## TASK TO COMPLETE
Wherever the string "container" shows up in the data below, copy the whole line.
-- Opening Marker --
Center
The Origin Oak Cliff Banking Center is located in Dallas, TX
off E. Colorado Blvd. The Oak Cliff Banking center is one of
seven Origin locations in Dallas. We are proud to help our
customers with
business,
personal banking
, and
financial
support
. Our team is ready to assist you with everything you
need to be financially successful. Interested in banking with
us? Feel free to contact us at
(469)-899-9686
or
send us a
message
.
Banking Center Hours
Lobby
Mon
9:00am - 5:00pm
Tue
-- Closing Marker --
-- Opening Marker --
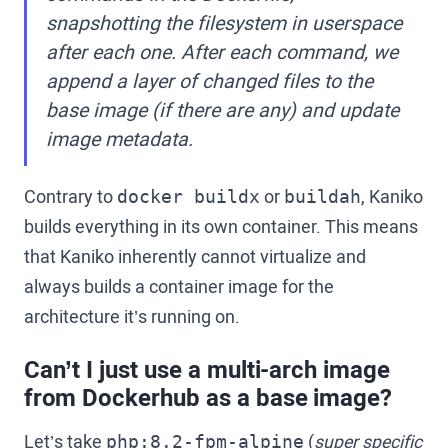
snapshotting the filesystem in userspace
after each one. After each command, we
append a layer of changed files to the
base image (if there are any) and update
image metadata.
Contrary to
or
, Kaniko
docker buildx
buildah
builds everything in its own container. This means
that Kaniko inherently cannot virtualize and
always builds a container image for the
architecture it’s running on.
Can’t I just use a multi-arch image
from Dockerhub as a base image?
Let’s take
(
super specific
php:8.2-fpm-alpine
-- Closing Marker --
## SOLUTION BELOW
builds everything in its own container. This means
always builds a container image for the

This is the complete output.